In der zweiten Kleingruppenphase ging es um die konkrete Verknüpfung der beiden Teilprojekte 18 und 19. Dafür wurden direkt aus der Diskussion am Morgen wichtige Leitfragen extrahiert und für die Lehrpersonen aufbereitet. So fragte diese Arbeitsphase die Lehrpersonen nach Erfahrungen und konkreten Ideen zur Verschränkung fachlicher und überfachlicher Förderung, den Bedingungen einer individuellen Förderung für eine breite Schülerschaft und dem Umfang einer möglichen personalisierten Begleitung und dem entsprechenden Unterstützungsmaßnahmen.

Wie schon in der Gruppenphase zuvor, gingen die Beteiligten in eine intensive und fruchtbare Arbeitszeit. Ergebnis dieser Phase waren Konzepte, die Verbindungen zwischen komplexen Aufgaben und der PEP-Methode herstellen. Beispielsweise könnten die PEP-Methode ein organisatorisches Rahmenkonzept darstellen, in welchem die komplexen Aufgaben als konkrete Maßnahme der Begabungsförderung angewendet und ausgeführt werden. Ebenso vorstellbar wäre es, dass die komplexen Aufgaben aus Teilprojekt 18 als diagnostisches Instrument die Auswahl der Schüler:innen für die PEP-Methode und innerhalb der App “meinPEP” unterstützen. Die entwickelten Vorschläge zum Erreichen einer breiten Schülerschaft fokussieren zum einen den Zugang zur WebApp „meinPEP“ auch für Schüler:innen, aber auch die Befüllung der Aufgaben- und Maßnahmenpools mit anregendem Material.

Kritischer Betrachtung unterlag die personalisierte Begleitung, da diese bislang nur für einzelne Schüler:innen realisierbar sei. Hier lag der Schwerpunkt auf entsprechenden Unterstützungsmaßnahmen, wie mehr Zeit für Dokumentation, mehr Personal um die (Weiter-)Entwicklung der Schüler:innen adäquat umzusetzen und das Gewinnen weiterer Kolleg:innen für die Projekte.

Abschlussrunde: Transfer?

Nach Vorstellung der erarbeiteten Konzepte lag der Diskussionsschwerpunkt auf der Verstetigung der beiden Teilprojekte an den Schulen und fragte nach den Bedarfen und Rollen der Teilnehmenden:

Für den Transfer werden mehr Zeit und Personal in den Schulen benötigt, aber auch Unterstützung seitens der Universitäten und Länder sind hier wichtig. Es gilt, die Multiplikator:innenrolle weiter zu festigen, nötige Erfahrungen zu sammeln und die Konzepte auszuprobieren. Ebenso „braucht es Erfolge“, denn der sichtbare Mehrwert schafft die nötige Akzeptanz.

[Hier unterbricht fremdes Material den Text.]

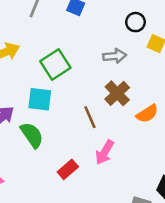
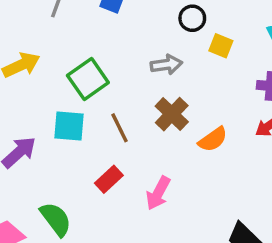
brown line: (90, 117) -> (120, 128), moved
green semicircle: (32, 135) -> (56, 219), moved
red rectangle: (68, 169) -> (109, 179), moved

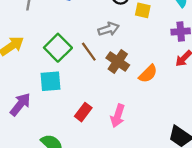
brown line: (120, 128) -> (89, 52), moved

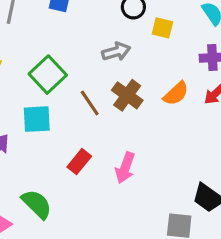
brown line: (89, 52) -> (90, 103), moved
orange semicircle: (148, 74) -> (176, 94), moved

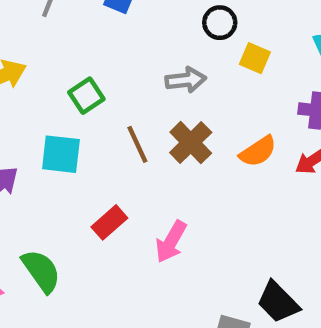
green square: (48, 75) -> (86, 96), size x0.7

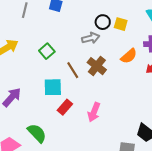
black circle: (220, 23) -> (103, 22), moved
orange semicircle: (258, 151) -> (129, 56), moved
cyan square: (61, 154) -> (53, 87), moved

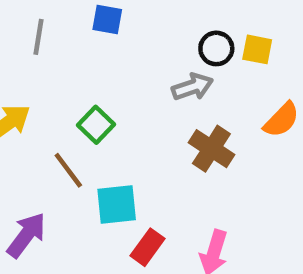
brown line: (73, 70) -> (68, 170), moved

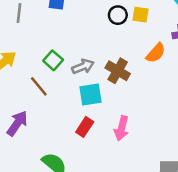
gray arrow: (192, 87) -> (83, 66), moved
cyan square: (117, 205) -> (90, 95), moved

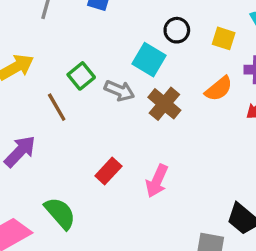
yellow square: (141, 15) -> (224, 38), moved
gray arrow: (83, 66) -> (119, 91), turned 35
cyan square: (90, 95) -> (149, 60), moved, turned 30

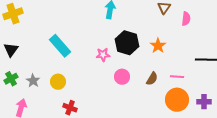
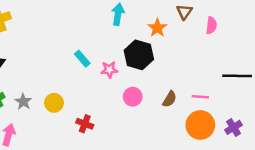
cyan rectangle: (60, 46) -> (82, 59), moved, size x0.6
orange star: (158, 46) -> (157, 28), moved
purple cross: (204, 102) -> (233, 127), turned -32
red cross: (70, 108) -> (85, 124), moved

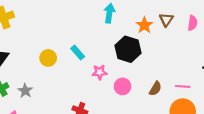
brown triangle: (184, 12) -> (166, 20), moved
pink star: (109, 70) -> (100, 72), moved
yellow circle: (54, 103) -> (48, 58), moved

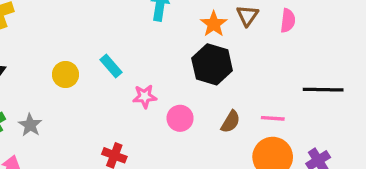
black hexagon: (128, 49) -> (212, 64), moved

Das Netzwerktreffen der Teilprojekte 18 und 19 war eine inspirierende Veranstaltung. Wir möchten an dieser Stelle den verschiedenen Landesinstituten und vor allem den teilnehmenden Lehrpersonen danken, die durch Ihre engagierte Zusammenarbeit über die Schulen hinweg, vielfältige und erfolgsversprechende Vernetzungspunkte und Ideen erarbeitet haben.